Notre association, bien que nationale, entend rester une association de parents, en leur confiant notamment un rôle local important dans le suivi de la vie des établissements.

Les démarches d’orientation vers tous ces établissements passent, une fois vos repérages effectués, par la Commission d’Orientation de la MDPH de votre département, y compris si l’établissement est situé en dehors de ce département, et non sectorisé. Des formulaires pour définir les attentes des parents en fonction de la situation de l’enfant sont disponibles dans les MDPH.

Les décisions d’orientation des MDPH sont toutes susceptibles de recours.

Les décisions des MDPH ne s’imposent pas aux établissements qui restent maîtres des critères d’admission des enfants qu’ils accueillent.

Les décisions des MDPH ne signifient pas qu’une place effective sera accordée à la famille. Elles permettent de placer l’enfant en attente de place, la famille étant contactée par l’établissement si une place était libérée.

LES ETABLISSEMENTS A CARACTERE EXPERIMENTAL DU PLAN AUTISME 2008/2011 :

De type SESSAD (comme celui des Premières Classes dans le 92), ou IME comme nos établissements, ces structures sont pour une durée de 5 ans soumises à évaluation particulière. Elles se distinguent des établissements classiques par la mise en oeuvre des approches comportementales recommandées par les consensus de bonnes pratiques au niveau international. Il n’existe pas de liste officielle de ces établissements. En voici la liste en Ile de France établie par l’ARS Ile de France.

2. ETABLISSEMENTS EN BELGIQUE :

L’orientation en Belgique de milliers d’enfants atteints d’autisme fait partie de la triste exception française en matière d’autisme. Cela dit, concrètement, elle offre des solutions de suivi éducatif  là où la majorité des régions françaises ne propose presque rien, ou des places en nombre insuffisant.
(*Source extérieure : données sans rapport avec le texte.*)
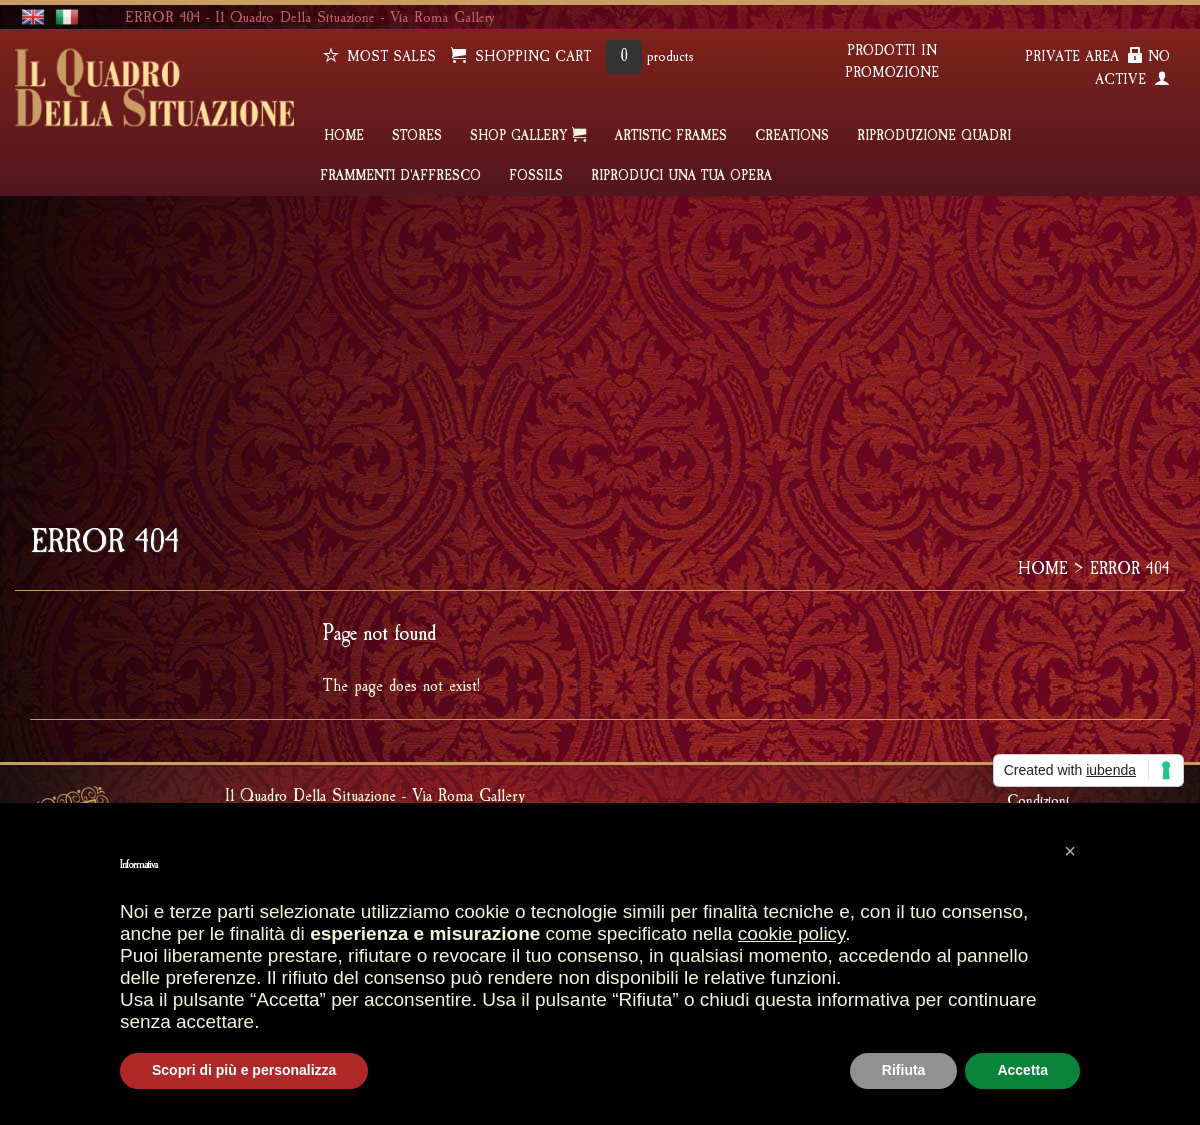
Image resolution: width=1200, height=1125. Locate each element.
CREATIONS (792, 136)
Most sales (379, 56)
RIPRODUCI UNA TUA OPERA (681, 176)
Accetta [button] (1022, 1070)
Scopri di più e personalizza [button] (244, 1070)
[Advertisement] (600, 346)
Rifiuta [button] (904, 1070)
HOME (344, 136)
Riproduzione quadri (934, 136)
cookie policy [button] (791, 933)
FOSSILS (536, 176)
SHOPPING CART (521, 56)
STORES (417, 136)
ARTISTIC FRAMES (671, 136)
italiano (67, 17)
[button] (1070, 851)
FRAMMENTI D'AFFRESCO (400, 176)
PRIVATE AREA (1084, 56)
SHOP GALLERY (528, 135)
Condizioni (1038, 800)
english (33, 17)
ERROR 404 (1130, 568)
Mais comme pour les établissements français, il n’y a pas de label de référence et il appartient aux  parents de mener leur propre enquête, auprès de parents ou associations, et en allant visiter bien sûr les établissements possibles. La Belgique n’est pas forcément synonyme de qualité.

Le SUSA de Mons est un Service de référence en Europe en matière d’autisme et peut fournir des informations sur les établissements en Belgique.
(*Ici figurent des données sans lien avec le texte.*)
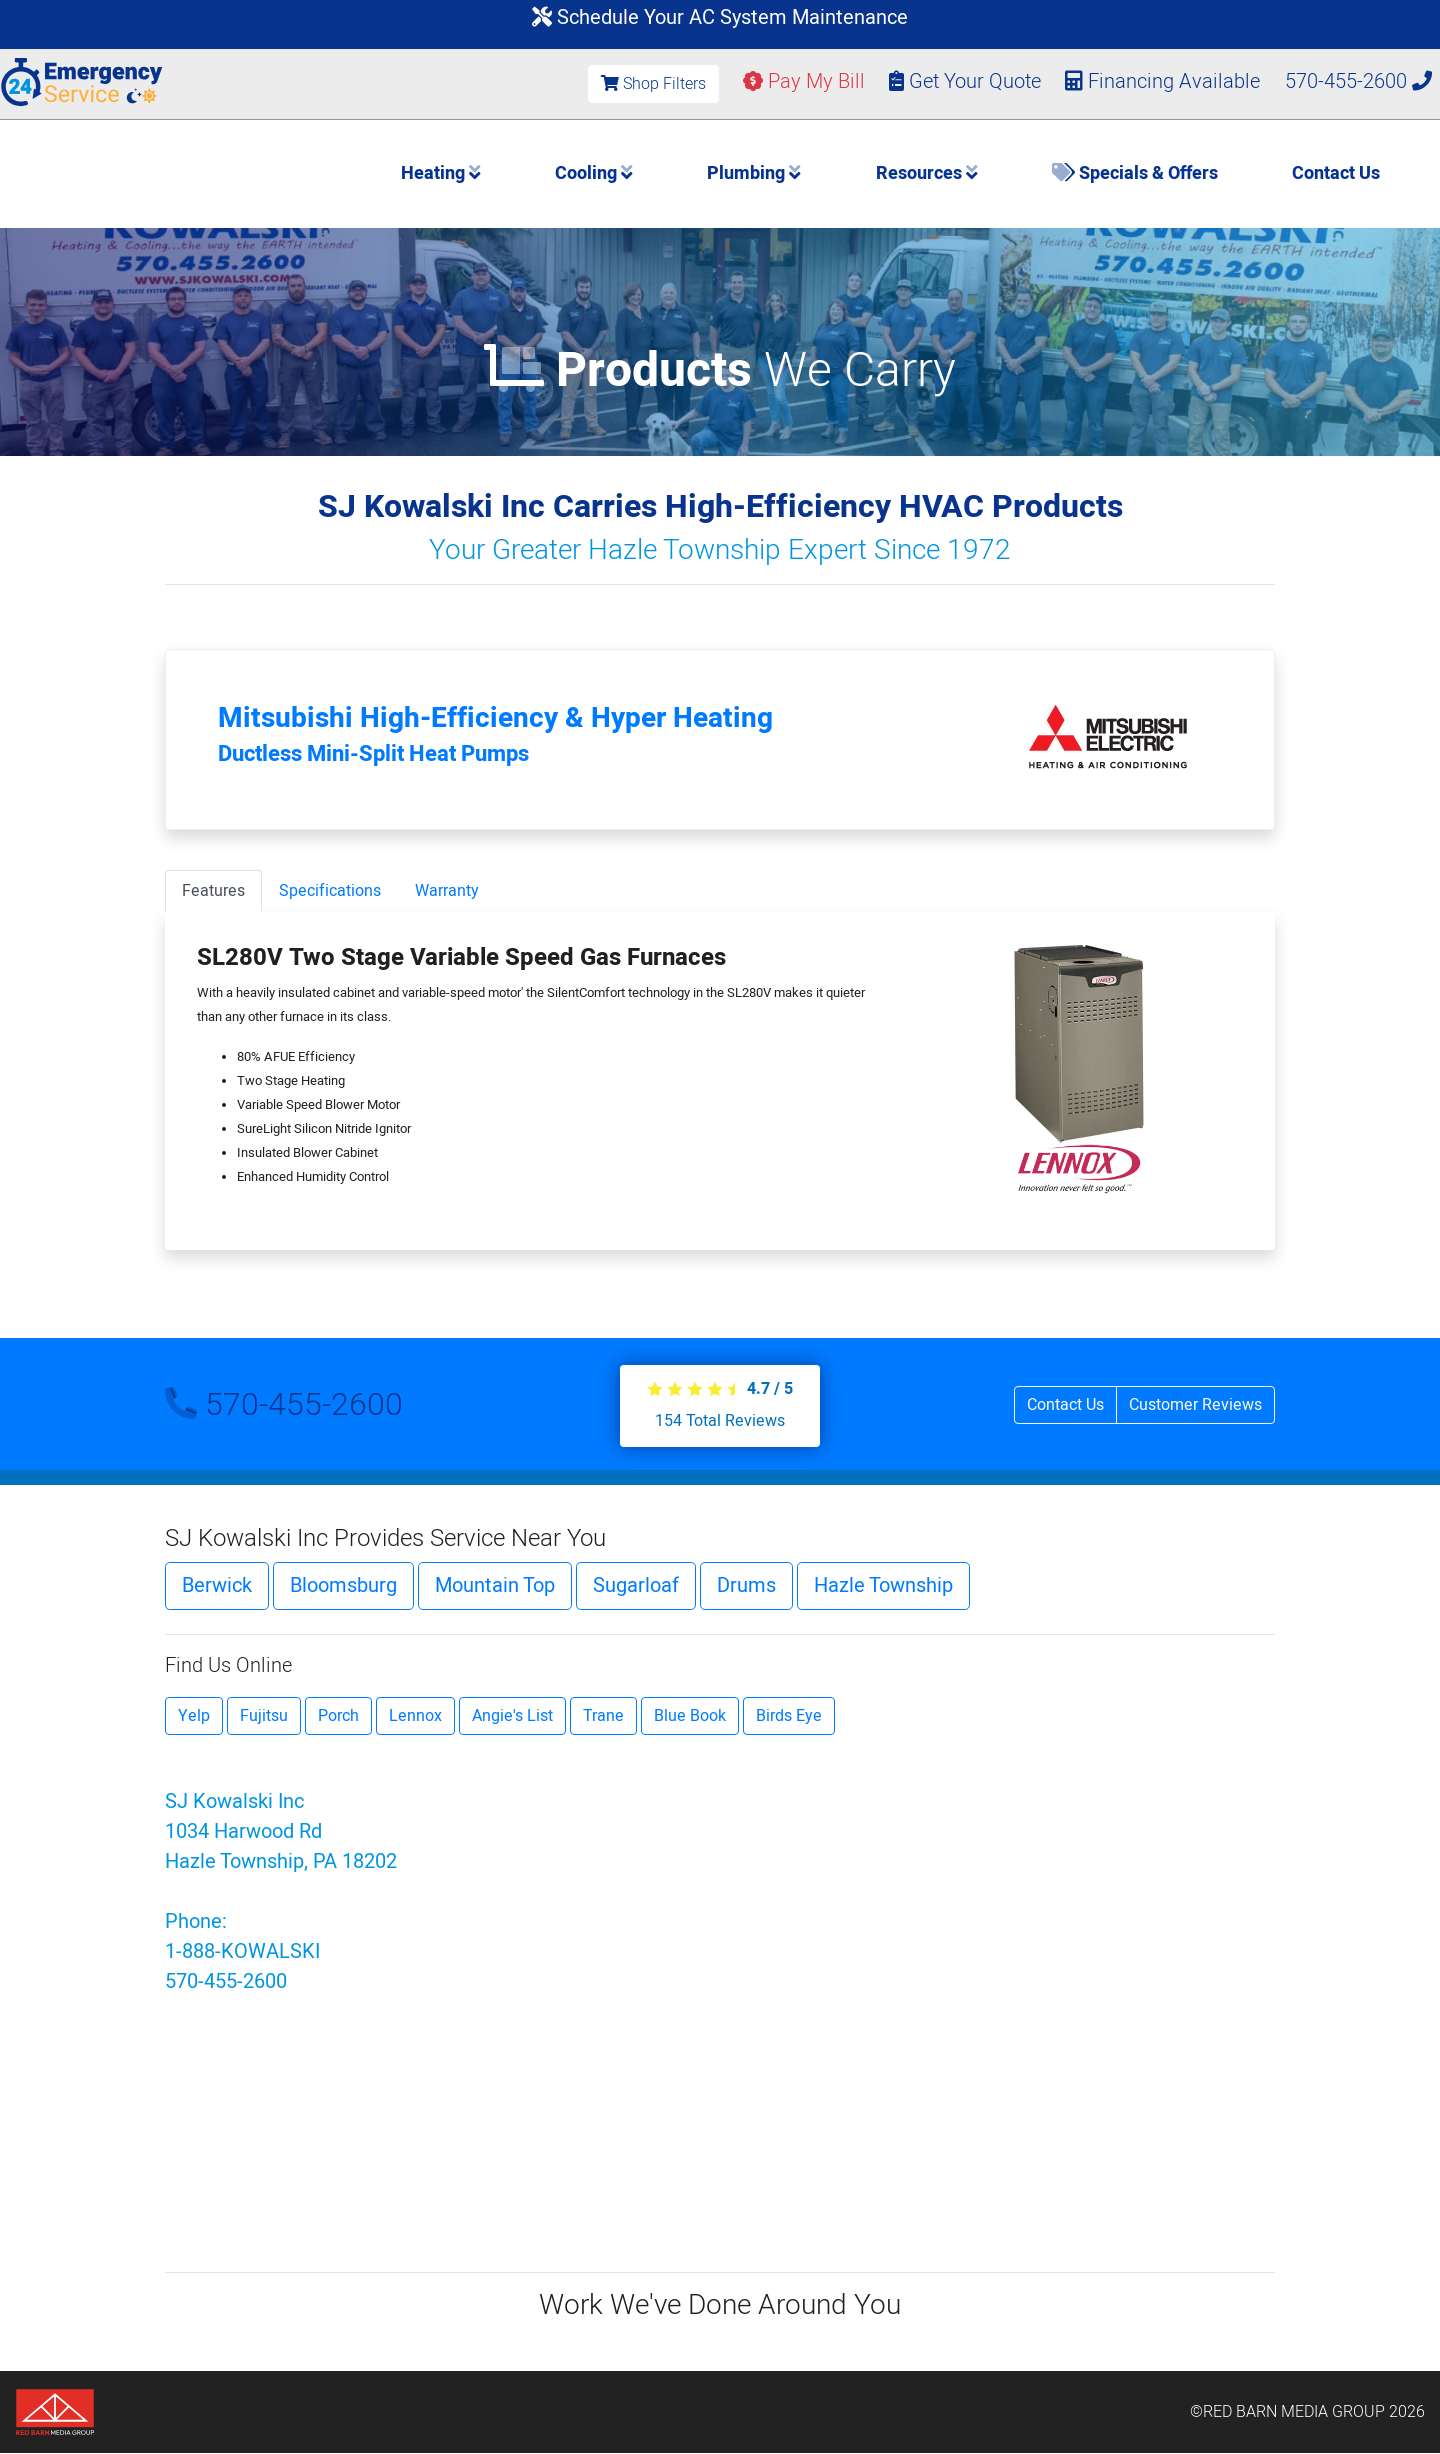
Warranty (447, 891)
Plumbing (754, 173)
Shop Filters (653, 84)
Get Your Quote (965, 81)
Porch (338, 1716)
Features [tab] (213, 891)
La Belgique offre des établissement de jour + internat, mais il est possible aussi d’avoir d’un côté une scolarisation spécialisée de jour en classe TEACCH par exemple, et d’un autre un internat pour les nuits.

Le coût de cette orientation est le plus souvent nul pour les familles, car financé par l’Etat Français. Seul le transport depuis la France, financé en partie par les MDPH, pose parfois certaines difficultés.